With iPhone sales falling for the second quarter in a row, one might assume that overall smartphone sales have likewise stumbled. But don’t tell Samsung: It just reported its best quarter in two years thanks to stronger-than-expected Galaxy S7 sales.
For the most recent quarter, Samsung reported net income of $5.17 billion—an improvement of 5 percent year-over-year—on revenues of $45 billion, up 18 percent. By comparison, Apple’s profits fell 27 percent year-over-year, and the iPhone maker’s revenues dropped 15 percent.
Samsung, of course, has a much more diversified business than Apple. But over half of Samsung’s profits were delivered by its mobile division. In many ways, mobile is to Samsung as iPhone is to Apple.
The reversal of fortunes at the two companies was triggered by a number of factors. On Apple’s end, upgrade fatigue combined with normal upgrade cycles and a lackluster new generation of iPhone hardware was responsible for the firm’s shortfall. But for Samsung, stepping up to the plate with a vastly-improved new Galaxy S7 family of smartphones brought consumes out to stores in droves. And Samsung estimates that sold between 75.6 million and 78.3 million smartphones in the quarter, almost twice the number Apple sold.
Samsung’s new flagship handsets shipped in March, which is considered by the industry to be the annual sweet spot for launching new hardware. (This fact contributed to Microsoft’s decision to delay new Surface hardware until next Spring, I was recently told by a high-placed company official. It also explains the timing of the iPhone SE.) It then followed up that release with a smaller series of lower-end devices, and will continue delivering new devices through the summer: Its eagerly-awaited Galaxy Note 7 phablet is expected on August 2.
While I’m still waiting for IDC and Gartner to chime in on the latest smartphone market share numbers, some other analyst firms, like Canalys and Strategy Analytics, are reporting that the smartphone market has halted its sales slide and has returned to modest growth in the most recent quarter. We can almost certainly credit the Galaxy S7 with this turnaround, and approximately 23 percent of the approximately 340 million smartphones that were sold in the previous quarter bore Samsung logos. (Apple’s market share has fallen to roughly 11.7 percent.)
Samsung is also providing positive guidance for the rest of the year. It says that smartphone sales will continue on about the same pace in the current quarter thanks to the pending launch of the Galaxy Note 7. That device, combined with fewer low-end models, should help Samsung maintain a higher average selling price for its devices than it did a year ago.

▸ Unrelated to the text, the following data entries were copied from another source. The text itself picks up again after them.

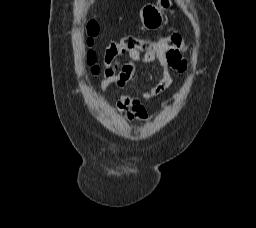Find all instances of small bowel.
Wrapping results in <instances>:
<instances>
[{
  "label": "small bowel",
  "instance_id": "1",
  "mask_svg": "<svg viewBox=\"0 0 256 228\" xmlns=\"http://www.w3.org/2000/svg\"><path fill=\"white\" fill-rule=\"evenodd\" d=\"M158 48L149 50L144 54L140 50H130L125 52L115 64H105L103 69V80L101 88L104 90L110 85L122 87L128 83H132L138 78L135 72V64H148L157 60L162 68V78L151 89L146 90L142 94V98H131L121 96L117 102L119 112L128 120H145L147 112L144 107V101L160 95L167 90L172 82L171 70L184 71L186 62L182 58L181 52L170 49L166 45V37L157 40ZM128 59L129 62L121 64L122 59Z\"/></svg>",
  "mask_w": 256,
  "mask_h": 228
}]
</instances>
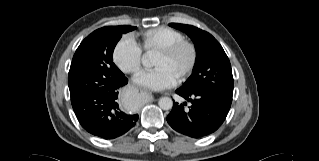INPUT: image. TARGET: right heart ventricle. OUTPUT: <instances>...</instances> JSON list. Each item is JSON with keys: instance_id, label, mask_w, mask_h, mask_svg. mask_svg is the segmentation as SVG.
<instances>
[{"instance_id": "1", "label": "right heart ventricle", "mask_w": 319, "mask_h": 161, "mask_svg": "<svg viewBox=\"0 0 319 161\" xmlns=\"http://www.w3.org/2000/svg\"><path fill=\"white\" fill-rule=\"evenodd\" d=\"M183 38L184 35L178 30L168 26H159L144 32L142 46L146 50L147 54H150L156 52L164 45Z\"/></svg>"}]
</instances>
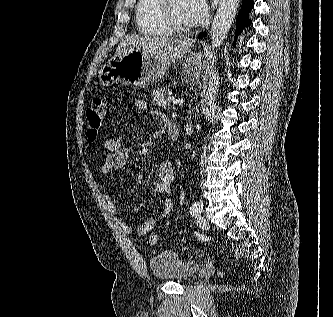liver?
Returning a JSON list of instances; mask_svg holds the SVG:
<instances>
[{
  "instance_id": "liver-1",
  "label": "liver",
  "mask_w": 333,
  "mask_h": 317,
  "mask_svg": "<svg viewBox=\"0 0 333 317\" xmlns=\"http://www.w3.org/2000/svg\"><path fill=\"white\" fill-rule=\"evenodd\" d=\"M193 39H175L148 35H127L116 49L115 56H123L127 50L138 49L146 54L175 63L194 46Z\"/></svg>"
}]
</instances>
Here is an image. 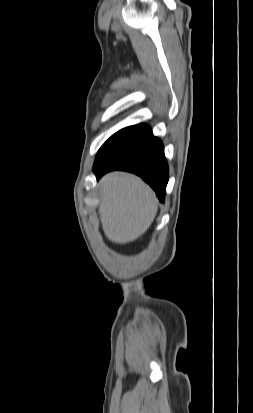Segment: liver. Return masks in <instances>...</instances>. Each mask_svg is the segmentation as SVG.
<instances>
[{
  "label": "liver",
  "mask_w": 253,
  "mask_h": 413,
  "mask_svg": "<svg viewBox=\"0 0 253 413\" xmlns=\"http://www.w3.org/2000/svg\"><path fill=\"white\" fill-rule=\"evenodd\" d=\"M99 215L103 231L112 242L125 244L143 235L158 210L153 190L126 172H111L99 182Z\"/></svg>",
  "instance_id": "6515ba94"
}]
</instances>
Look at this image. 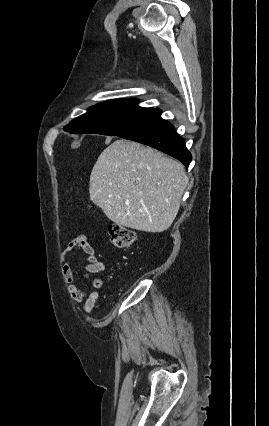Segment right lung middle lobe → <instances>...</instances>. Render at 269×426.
Returning a JSON list of instances; mask_svg holds the SVG:
<instances>
[{
  "label": "right lung middle lobe",
  "mask_w": 269,
  "mask_h": 426,
  "mask_svg": "<svg viewBox=\"0 0 269 426\" xmlns=\"http://www.w3.org/2000/svg\"><path fill=\"white\" fill-rule=\"evenodd\" d=\"M137 99H115L91 107L87 113L67 125L72 133L119 136L143 122L153 108L137 105Z\"/></svg>",
  "instance_id": "right-lung-middle-lobe-1"
}]
</instances>
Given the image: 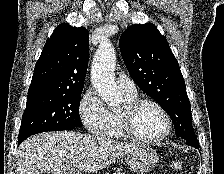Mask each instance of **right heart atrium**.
Returning <instances> with one entry per match:
<instances>
[{
    "label": "right heart atrium",
    "mask_w": 224,
    "mask_h": 174,
    "mask_svg": "<svg viewBox=\"0 0 224 174\" xmlns=\"http://www.w3.org/2000/svg\"><path fill=\"white\" fill-rule=\"evenodd\" d=\"M78 110L83 125L90 133L98 136L105 133L109 125V111L94 89L84 93Z\"/></svg>",
    "instance_id": "obj_1"
}]
</instances>
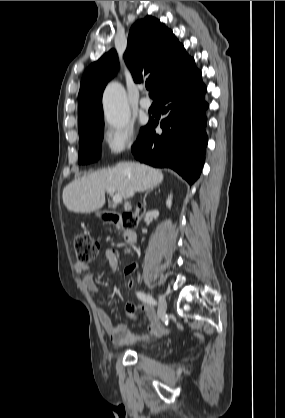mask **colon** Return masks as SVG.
Returning <instances> with one entry per match:
<instances>
[{"instance_id":"obj_1","label":"colon","mask_w":285,"mask_h":418,"mask_svg":"<svg viewBox=\"0 0 285 418\" xmlns=\"http://www.w3.org/2000/svg\"><path fill=\"white\" fill-rule=\"evenodd\" d=\"M140 218L133 214H126L122 217L121 228L129 229L139 223ZM74 248L78 261L86 263L90 261L98 251V244L94 238L87 234H78L74 238Z\"/></svg>"}]
</instances>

“We will be implementing very active marketing activities in the second half to drive up actual purchases,” Samsung vice president Lee Kyeong-Tae said in a post-earnings conference call. “Through this, we plan to continue to maintain overall sales of our premium handsets. Given the fact that we plan to launch a large screen flagship model [the Note 7], combined with the maintained S7 prices, we expect the average sales price in the third quarter to improve.”
A turnaround in component prices will help as well.
“Looking ahead to the second half of 2016, the company expects its solid performance to continue compared to the first half, mainly driven by earnings increase in the component business,” a Samsung statement explains.
But Samsung also noted (pardon the pun) that “competitors” (e.g. Apple) were expected to ship new models in the quarter, and that, in China, low-end local devices continue to be a challenge.